It isn't meaningful to run PCA on a univariate time series (or, more generally, a single vector). To run PCA on time series data, you'd need to have either a multivariate time series, or multiple univariate time series. There are ways to transform a univariate time series into a multivariate one (e.g. wavelet or time-frequency transforms, time delay embeddings, etc.). For example, the spectrogram of a univariate time series gives you the power at each frequency, for each moment in time.
Say we have a multivariate time series with $p$ dimensions/variables. Or, we might have a set of $p$ univariate time series, where each time point has some common meaning across time series (e.g. time relative to some event). In both cases, there are $n$ time points. There are a couple ways to run PCA:
Consider each time point to be an observation. Dimensions correspond to variables of the multivariate time series, or to the different univariate time series. So, there are $n$ points in a $p$ dimensional space. In this case, eigenvectors correspond to instantaneous patterns across the dimensions/time series. At each moment in time, we represent the amplitude across dimensions/time series as a linear combination of these patterns.

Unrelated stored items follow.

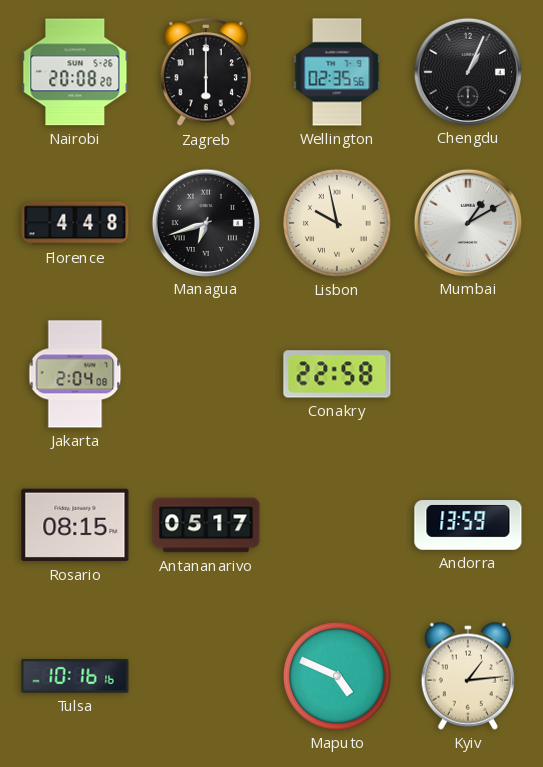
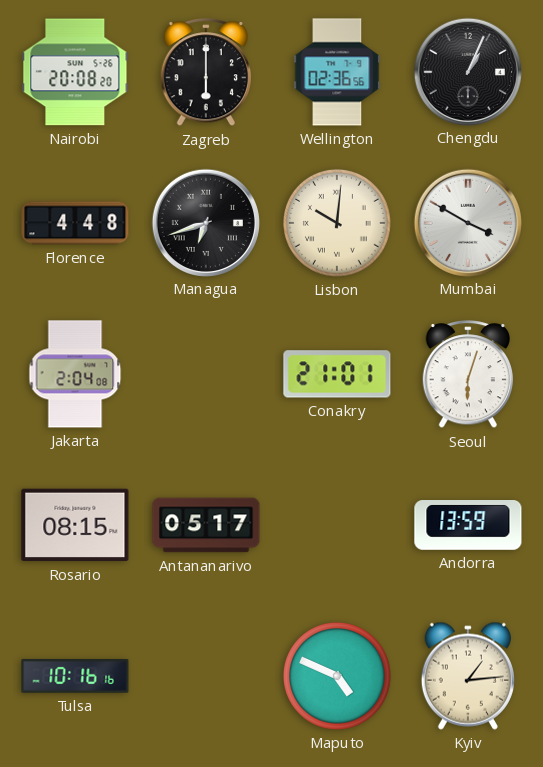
Wellington: 02:35 -> 02:36
Lisbon: 9:58 -> 10:01
Mumbai: 1:10 -> 3:50
Conakry: 22:58 -> 21:01
Seoul: none -> 6:03
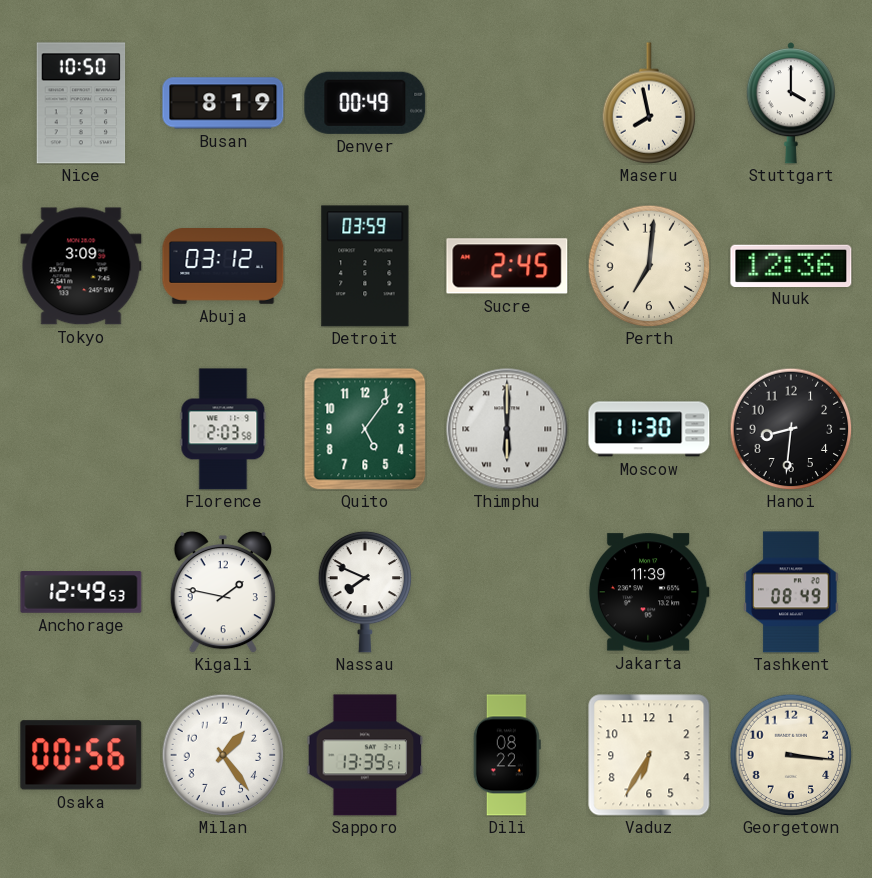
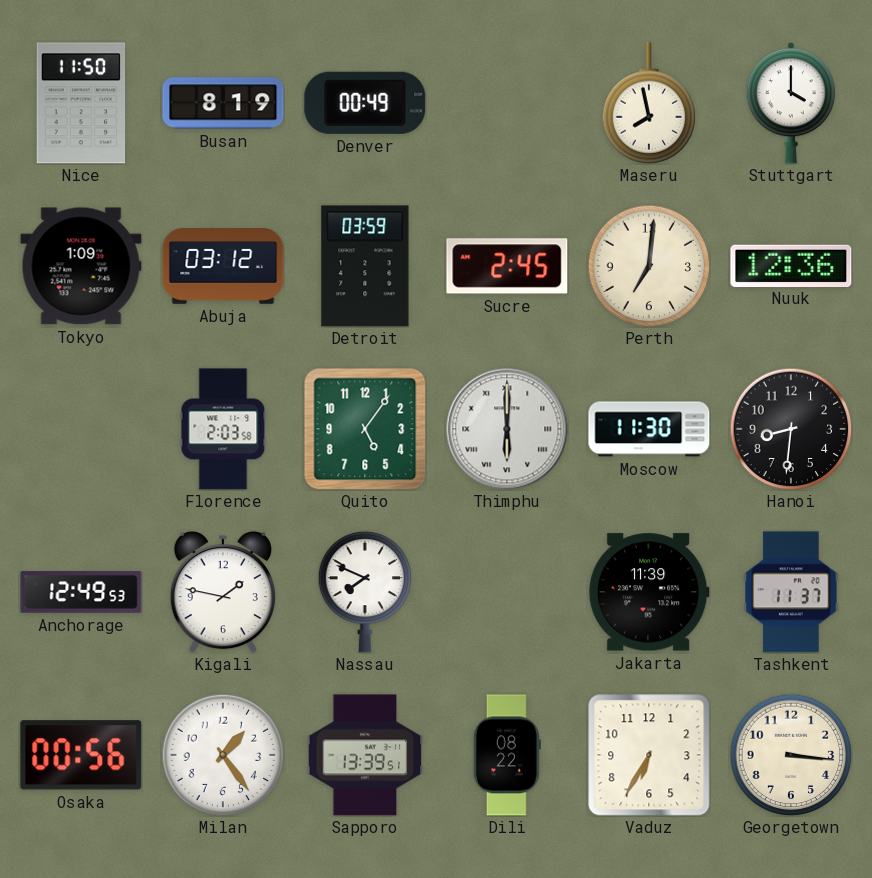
Nice: 10:50 -> 11:50
Tokyo: 3:09 -> 1:09
Tashkent: 08:49 -> 11:37
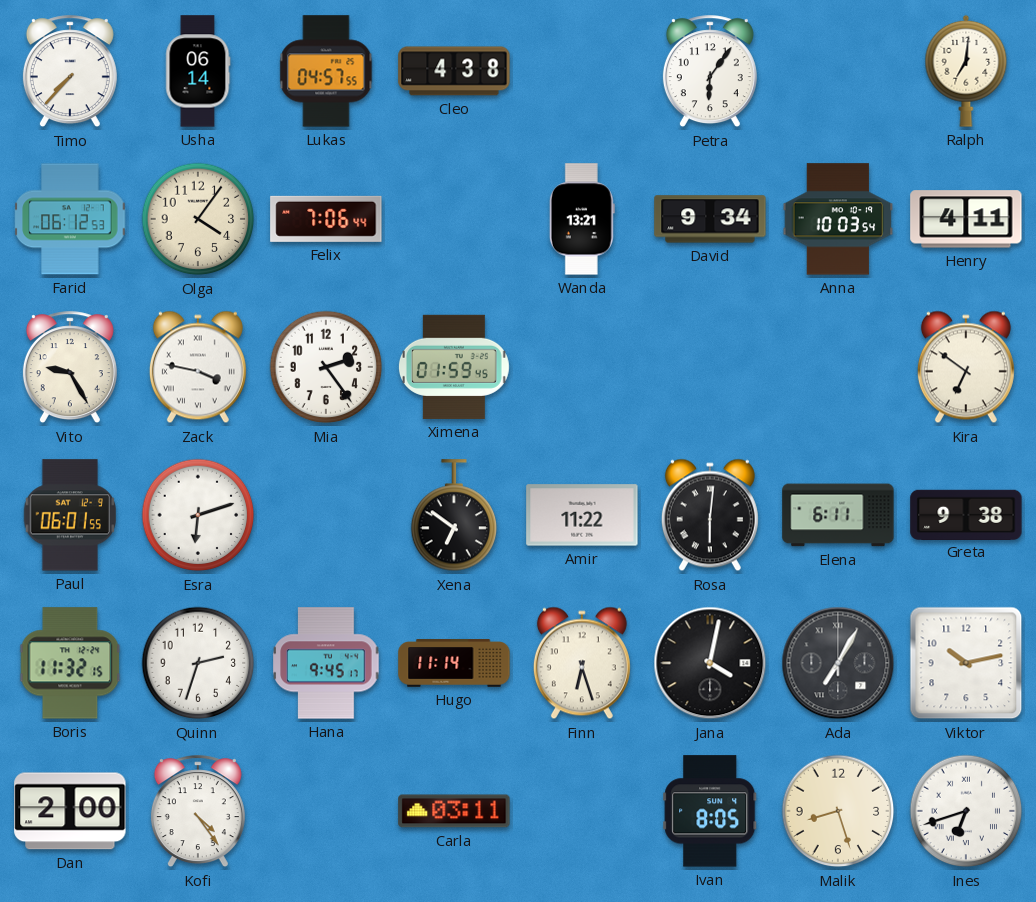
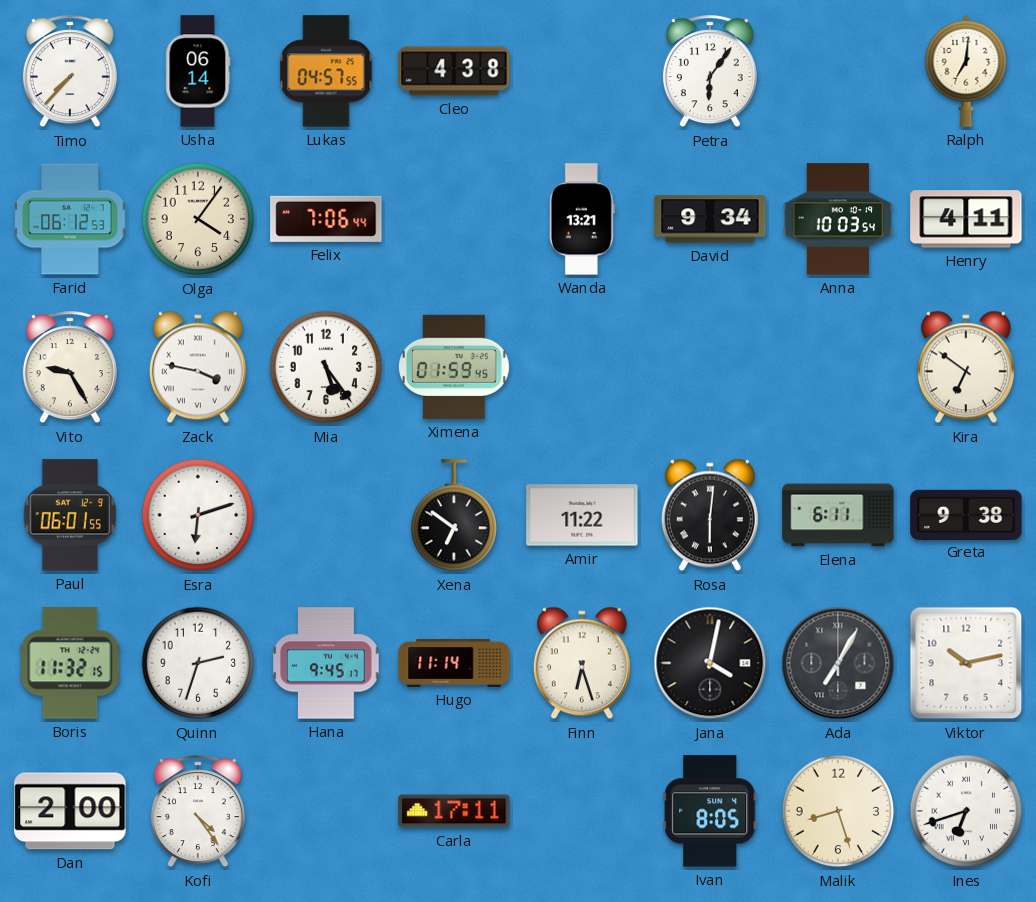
Mia: 2:24 -> 5:24
Carla: 03:11 -> 17:11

Consider each variable of the multivariate time series (or each univariate time series) to be an observation. Dimensions correspond to time points. So, there are $p$ points in an $n$-dimensional space. In this case, the eigenvectors correspond to temporal basis functions, and we're representing each time series as a linear combination of these basis functions.
Given the above, it's apparent why PCA doesn't make sense for a single univariate time series. Either you have $n$ observations and 1 dimension (in which case there's nothing for PCA to do), or you have a single observation with $n$ dimensions (in which case the problem is completely underdetermined and all solutions are equivalent).